Predigt zum Parallel-Gottesdienst Dagai - Freiburg vom 15. März 2009
Von Edgar Lüllau, Karlsruhe
Dreimal läuten die Dagaier Glocken und laden zum Gottesdienst ein. Spätestens beim dritten Läuten sollten sich auch die Christen aus den nahen Gehöften auf den Weg machen. Vielleicht singen jetzt in Dagai noch die Chöre, die Frauen oder die Jugend. Oder es liest schon einer der Pastoren im Ruhestand, Matthieu oder Gadji oder Abraham den Bibeltext, über den der junge Pastor gleich predigen wird.
Dass sich aus den gewiss kleinen Anfängen der Verbindung Dagai zu Freiburg vor 25 Jahren ein so langer und so intensiver Kontakt, ja eine Partnerschaft entwickeln konnte, dass wir einen Parallel-Gottesdienst feiern mit demselben Bibeltext und mit den Gebetsanliegen aus Dagai hier und aus Freiburg dort, das hatten wir damals nicht ahnen können, dafür sind wir Gott und der ganzen Gemeinde Freiburg von Herzen dankbar. Die Bilder zur Predigt hat der Dagaier Künstler Saidou Goni 1990 / 2000 und 2003 gemalt.
Blätter oder Früchte? - haakooji malla bendalooje?
Einen Bibeltext hat sich Dagai da ausgesucht, der ganz und gar in ihre Landschaft des Sahel Nord Kameruns passt. Bäume, Blätter, Früchte: Ohne gesunde Bäume, die gute Früchte für Mensch und Vieh tragen, gibt es kein Überleben im heißen Sahel Nord Kameruns mit einer 7-bis 8monatigen Trockenzeit und einer kurzen Regenzeit von Juni bis September. Zugleich ist es ein Bibeltext, der in die Situation der christlichen Gemeinde in Dagai sprechen kann und soll. Sie bitten uns für sie zu beten: Bitte um Erneuerung der Gemeinde Dagai, da es schon lange keine Veränderung mehr gegeben hat.
In Dagai wird man für Freiburg beten: Bitte betet für unsere Gemeinde, dass wir intensiver hören auf das, was Gott mit uns vorhat und wir Wegweisungen und Ziele erkennen.
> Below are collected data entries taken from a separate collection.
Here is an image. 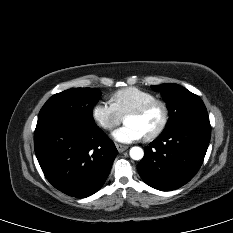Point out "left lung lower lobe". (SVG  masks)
<instances>
[{
    "mask_svg": "<svg viewBox=\"0 0 233 233\" xmlns=\"http://www.w3.org/2000/svg\"><path fill=\"white\" fill-rule=\"evenodd\" d=\"M211 137L209 120L197 119L164 132L146 147L138 172L148 185L161 191L189 182L201 167Z\"/></svg>",
    "mask_w": 233,
    "mask_h": 233,
    "instance_id": "1",
    "label": "left lung lower lobe"
}]
</instances>
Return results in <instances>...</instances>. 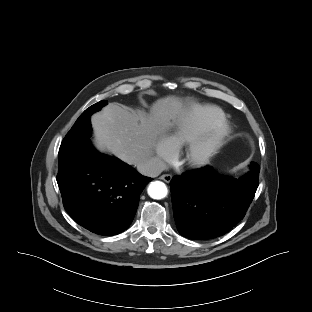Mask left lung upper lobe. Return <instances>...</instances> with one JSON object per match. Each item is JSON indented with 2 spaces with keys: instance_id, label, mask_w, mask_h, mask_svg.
I'll use <instances>...</instances> for the list:
<instances>
[{
  "instance_id": "1",
  "label": "left lung upper lobe",
  "mask_w": 312,
  "mask_h": 312,
  "mask_svg": "<svg viewBox=\"0 0 312 312\" xmlns=\"http://www.w3.org/2000/svg\"><path fill=\"white\" fill-rule=\"evenodd\" d=\"M254 164H255V162H252V163H251V165H250V166H251V168H252V166H254Z\"/></svg>"
}]
</instances>
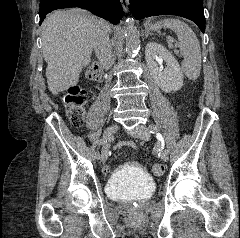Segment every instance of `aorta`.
I'll return each instance as SVG.
<instances>
[{
	"label": "aorta",
	"instance_id": "aorta-1",
	"mask_svg": "<svg viewBox=\"0 0 240 238\" xmlns=\"http://www.w3.org/2000/svg\"><path fill=\"white\" fill-rule=\"evenodd\" d=\"M126 53L130 57L137 55L140 48V35L137 27L128 22L125 28Z\"/></svg>",
	"mask_w": 240,
	"mask_h": 238
}]
</instances>
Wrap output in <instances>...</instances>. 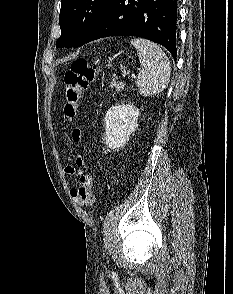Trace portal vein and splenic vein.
Instances as JSON below:
<instances>
[{
  "instance_id": "1",
  "label": "portal vein and splenic vein",
  "mask_w": 233,
  "mask_h": 294,
  "mask_svg": "<svg viewBox=\"0 0 233 294\" xmlns=\"http://www.w3.org/2000/svg\"><path fill=\"white\" fill-rule=\"evenodd\" d=\"M131 77H132V79H135V78H136V76H135L134 74H132V76H131Z\"/></svg>"
}]
</instances>
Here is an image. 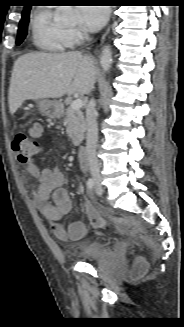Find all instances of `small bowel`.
<instances>
[{
  "instance_id": "1",
  "label": "small bowel",
  "mask_w": 184,
  "mask_h": 327,
  "mask_svg": "<svg viewBox=\"0 0 184 327\" xmlns=\"http://www.w3.org/2000/svg\"><path fill=\"white\" fill-rule=\"evenodd\" d=\"M29 135L39 138L42 135L43 127L39 122H34L29 127ZM27 173L36 178L37 187L34 189L33 201L42 215L50 222L53 234L61 240H79L87 232V226L82 221L71 222L64 227L61 219L67 215L72 207L68 191L64 188L65 175L57 167L40 168L36 162L27 165ZM78 190L82 191L83 186L79 185Z\"/></svg>"
}]
</instances>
Das Bild vom Feigenbaum führt uns hin zum Bibeltext: Ein schöner, großer, uralter Feigenbaum in Dagai. Ganz in der Nähe der Gehöfte spendet er Schatten durch sein dichtes grünes Laubwerk. Auf dem Felsen unter dem Baum kann man am Abend nach der Arbeit auf den Feldern ruhen. Hier auf den Felsen unter dem Baum können die Frauen manche Arbeit verrichten, Körner reiben, Hirse, Gemüse (haako) trocknen usw. Als Treffpunkt der Leute bietet sich der Baum an. Hier können Junge oder Alte mit ihren Spielen im Sand sich entspannen, miteinander reden. Es ist ein Ort der Abkühlung und der Gemeinschaft, während oben in den Bäumen die Vögel des Himmels einen Platz finden. Und nicht zuletzt: Menschen und Vögel finden hier Früchte viele Monate des Jahres.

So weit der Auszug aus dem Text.